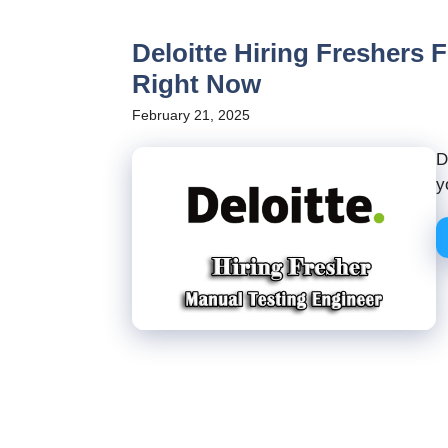
Deloitte Hiring Freshers 
Right Now
February 21, 2025
D
y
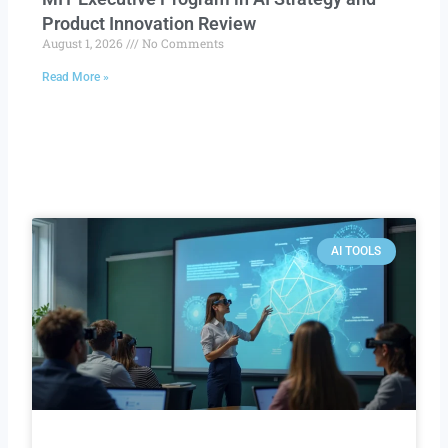
Product Innovation Review​
August 1, 2026
No Comments
Read More »
AI TOOLS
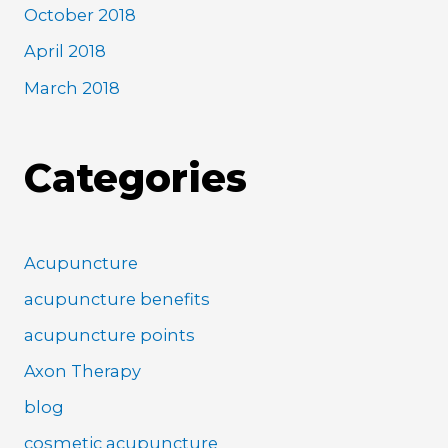
October 2018
April 2018
March 2018
Categories
Acupuncture
acupuncture benefits
acupuncture points
Axon Therapy
blog
cosmetic acupuncture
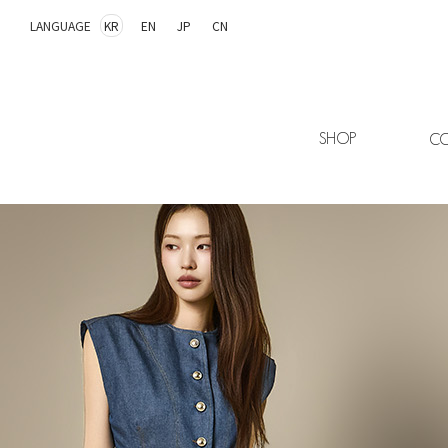
LANGUAGE
KR
EN
JP
CN
SHOP
CO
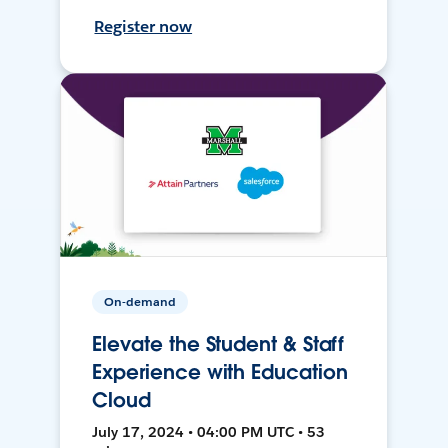
Register now
On-demand
Elevate the Student & Staff
Experience with Education
Cloud
July 17, 2024 • 04:00 PM UTC • 53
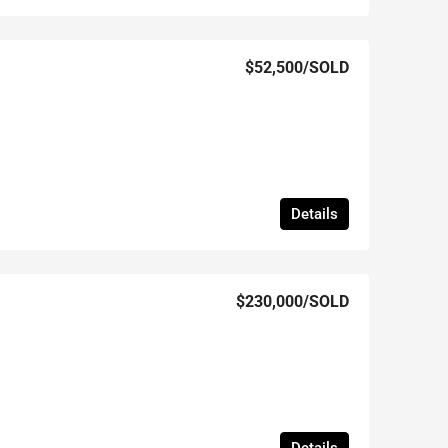
$52,500
/SOLD
Details
$230,000
/SOLD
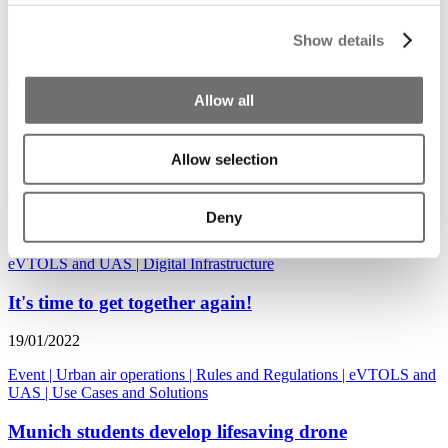
30/06/2022
Show details
Use Cases and Solutions
|
eVTOLS and UAS
|
Mobility Hubs
Drone investments tripled in 2021
Allow all
24/02/2022
Urban air operations
|
eVTOLS and UAS
Allow selection
Boeing invests 450 million dollar in Wisk
Deny
26/01/2022
eVTOLS and UAS
|
Digital Infrastructure
It's time to get together again!
19/01/2022
Event
|
Urban air operations
|
Rules and Regulations
|
eVTOLS and
UAS
|
Use Cases and Solutions
Munich students develop lifesaving drone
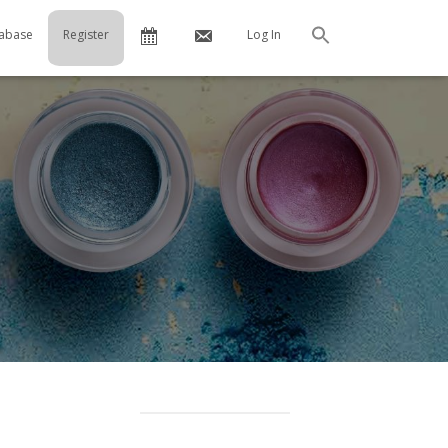
Calendar
Contact
abase
Register
Log In
Search
Us
…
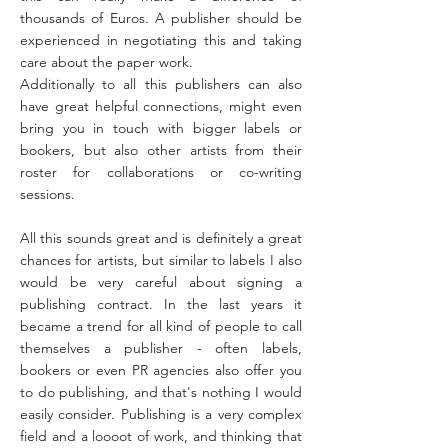
thousands of Euros. A publisher should be
experienced in negotiating this and taking
care about the paper work.
Additionally to all this publishers can also
have great helpful connections, might even
bring you in touch with bigger labels or
bookers, but also other artists from their
roster for collaborations or co-writing
sessions.
All this sounds great and is definitely a great
chances for artists, but similar to labels I also
would be very careful about signing a
publishing contract. In the last years it
became a trend for all kind of people to call
themselves a publisher - often labels,
bookers or even PR agencies also offer you
to do publishing, and that's nothing I would
easily consider. Publishing is a very complex
field and a loooot of work, and thinking that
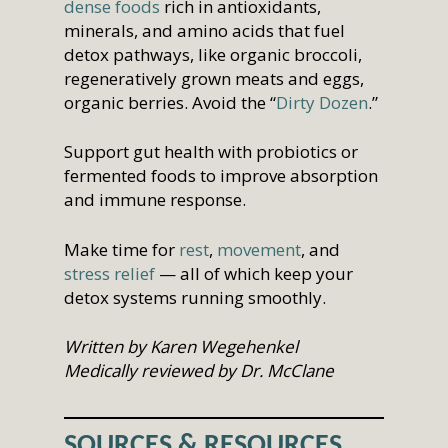
dense foods
rich in antioxidants,
minerals, and amino acids that fuel
detox pathways, like organic broccoli,
regeneratively grown meats and eggs,
organic berries. Avoid the “
Dirty Dozen
.”
Support gut health with probiotics or
fermented foods to improve absorption
and immune response.
Make time for
rest
,
movement
, and
stress relief
— all of which keep your
detox systems running smoothly.
W
ritten by Karen Wegehenkel
Medically reviewed by Dr. McClane
SOURCES & RESOURCES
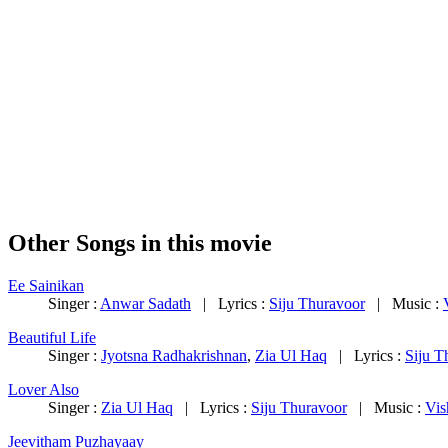
Other Songs in this movie
Ee Sainikan
Singer :
Anwar Sadath
| Lyrics :
Siju Thuravoor
| Music :
Beautiful Life
Singer :
Jyotsna Radhakrishnan
,
Zia Ul Haq
| Lyrics :
Siju T
Lover Also
Singer :
Zia Ul Haq
| Lyrics :
Siju Thuravoor
| Music :
Vis
Jeevitham Puzhayaay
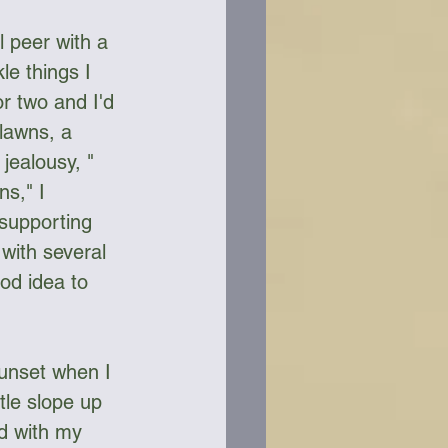
 peer with a 
e things I 
r two and I'd 
 lawns, a 
jealousy, " 
s," I 
 supporting 
with several 
od idea to 
sunset when I 
tle slope up 
ed with my 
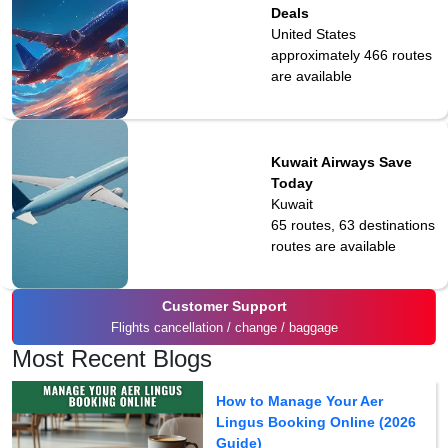
Deals
United States
approximately 466
routes
are available
Kuwait Airways Save
Today
Kuwait
65 routes, 63 destinations
routes are available
Customer Support
Flights cancellation / change / baggage
Most Recent Blogs
How to Manage Your Aer
Lingus Booking Online (2026
Guide)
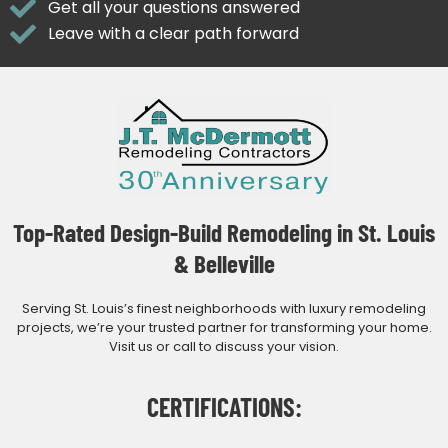
Get all your questions answered
Leave with a clear path forward
Top-Rated Design-Build Remodeling in St. Louis
& Belleville
Serving St. Louis’s finest neighborhoods with luxury remodeling
projects, we’re your trusted partner for transforming your home.
Visit us or call to discuss your vision.
CERTIFICATIONS:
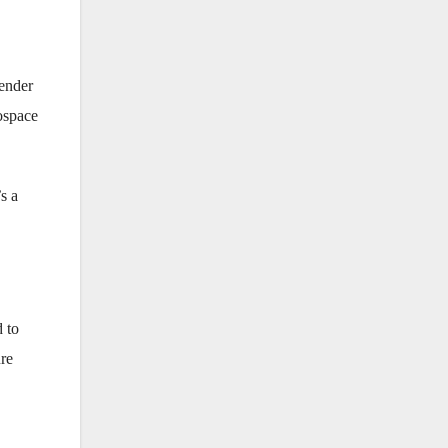
lender
ospace
’s a
d to
ure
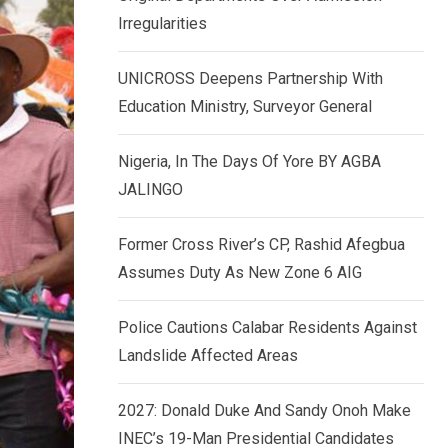
k
p
Irregularities
e
d
UNICROSS Deepens Partnership With
I
Education Ministry, Surveyor General
n
Nigeria, In The Days Of Yore BY AGBA
JALINGO
Former Cross River’s CP, Rashid Afegbua
Assumes Duty As New Zone 6 AIG
Police Cautions Calabar Residents Against
Landslide Affected Areas
2027: Donald Duke And Sandy Onoh Make
INEC’s 19-Man Presidential Candidates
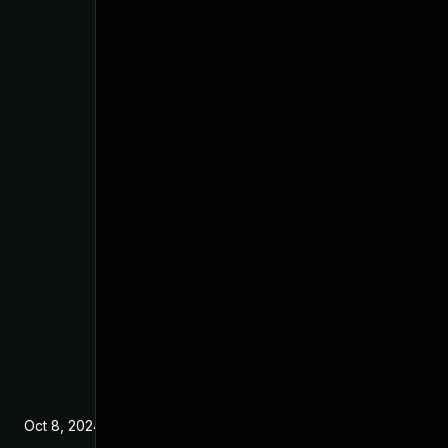
Oct 8, 2024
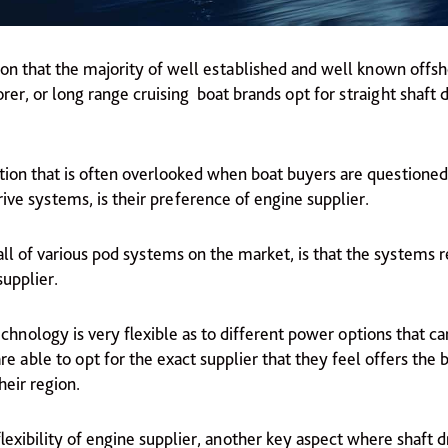
eason that the majority of well established and well known offsh
rer, or long range cruising boat brands opt for straight shaft d
tion that is often overlooked when boat buyers are questioned
ive systems, is their preference of engine supplier.
l of various pod systems on the market, is that the systems re
supplier.
echnology is very flexible as to different power options that ca
re able to opt for the exact supplier that they feel offers the 
heir region.
lexibility of engine supplier, another key aspect where shaft 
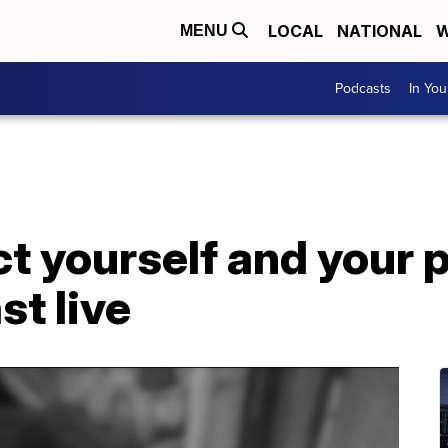
LOCAL
NATIONAL
W
MENU
Podcasts
In Yo
t yourself and your 
st live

[Action item]
In the listing above, find the line with "October 2018" and the line with "chances for artists, but". Set down exactly those lines and everything between them, skipping pictures.

[Worked solution]
October 2018
April 2018
March 2018
Categories
Acupuncture
acupuncture benefits
acupuncture points
Axon Therapy
blog
cosmetic acupuncture
LANGUAGE
KR
EN
JP
CN
SHOP
CO
Register now
On-demand
Elevate the Student & Staff
Experience with Education
Cloud
July 17, 2024 • 04:00 PM UTC • 53
$52,500
/SOLD
Details
$230,000
/SOLD
30/06/2022
Show details
Use Cases and Solutions
|
eVTOLS and UAS
|
Mobility Hubs
Drone investments tripled in 2021
Allow all
24/02/2022
Urban air operations
|
eVTOLS and UAS
Allow selection
Boeing invests 450 million dollar in Wisk
Deny
26/01/2022
eVTOLS and UAS
|
Digital Infrastructure
It's time to get together again!
19/01/2022
Event
|
Urban air operations
|
Rules and Regulations
|
eVTOLS and
UAS
|
Use Cases and Solutions
Munich students develop lifesaving drone
Calendar
Contact
abase
Register
Log In
Search
Us
…
thousands of Euros. A publisher should be
experienced in negotiating this and taking
care about the paper work.
Additionally to all this publishers can also
have great helpful connections, might even
bring you in touch with bigger labels or
bookers, but also other artists from their
roster for collaborations or co-writing
sessions.
All this sounds great and is definitely a great
chances for artists, but similar to labels I also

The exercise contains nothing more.